Oral mesalazine is an important treatment for ulcerative colitis (UC), and non-adherence to mesalazine increases the risk of relapse. Controlled-release (CR) mesalazine has 2 formulations: tablets and granules. The relative acceptabilities of these formulations may influence patient adherence; however, they have not been compared to date. This study aimed to evaluate the acceptabilities of the 2 formulations of CR mesalazine in relation to patient adherence using a crossover questionnaire survey.

Methods

UC patients were randomly assigned to 2 groups in a 1:1 ratio. Patients in each group took either 4 g of CR mesalazine tablets or granules for 6 to 9 weeks, and then switched to 4 g of the other formulation for a further 6 to 9 weeks. The acceptability and efficacy were evaluated by questionnaires, and adherence was assessed using a visual analog scale.

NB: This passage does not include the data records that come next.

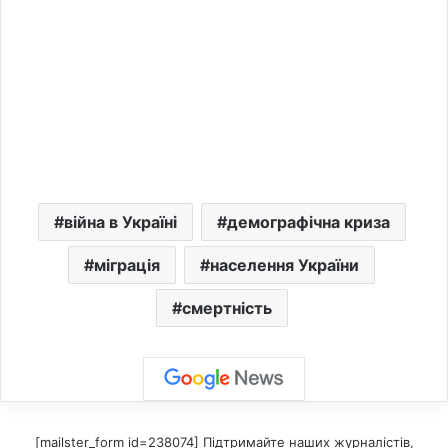
війна в Україні
демографічна криза
міграція
населення України
смертність
[mailster_form id=238074] Підтримайте наших журналістів,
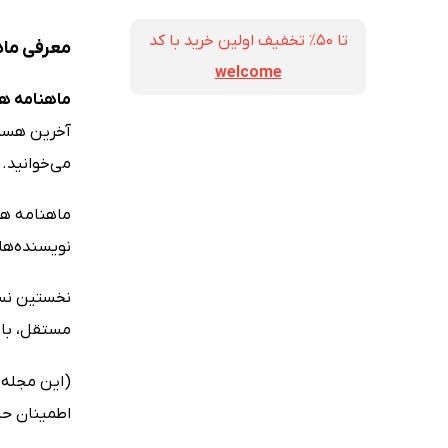
تا ۵۰٪ تخفیف اولین خرید با کد
معرفی ماهنام
welcome
ماهنامه همشهری
آخرین هستم 
می‌خوانید.
ماهنامه هم
نویسنده‌های
مستقل، با ع
اطمینان حا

The difference in acceptabilities between the 2 formulations and its impact on adherence were assessed.

Results

A total of 49 patients were prospectively enrolled and 33 patients were included in the analysis. Significantly more patients found the tablets to be less acceptable than the granules (76% vs. 33%, P=0.0005). The granules were preferable to the tablets when the 2 formulations were compared directly (73% vs. 21%, P=0.004), for their portability, size, and numbers of pills. The adherence rate was slightly better among patients taking the granules (94% vs. 91%) during the observation period, but the difference was not significant (P=0.139).

Conclusions

CR mesalazine granules are more acceptable than tablets, and may therefore be a better option for long-term medication.

INTRODUCTION

Ulcerative colitis (UC) is a life-long disorder of the colon, characterized by a relapsing–remitting course [1]. The optimal goal of medical treatment in UC patients is to induce and maintain long-term remission. Oral 5-aminosalicylate (5-ASA) plays an important role in both induction and maintenance therapies, and numerous studies have revealed that non-adherence to mesalazine is associated with an increased risk of clinical relapse [2,3]. Improving adherence to mesalazine is therefore an important goal in daily clinical practice.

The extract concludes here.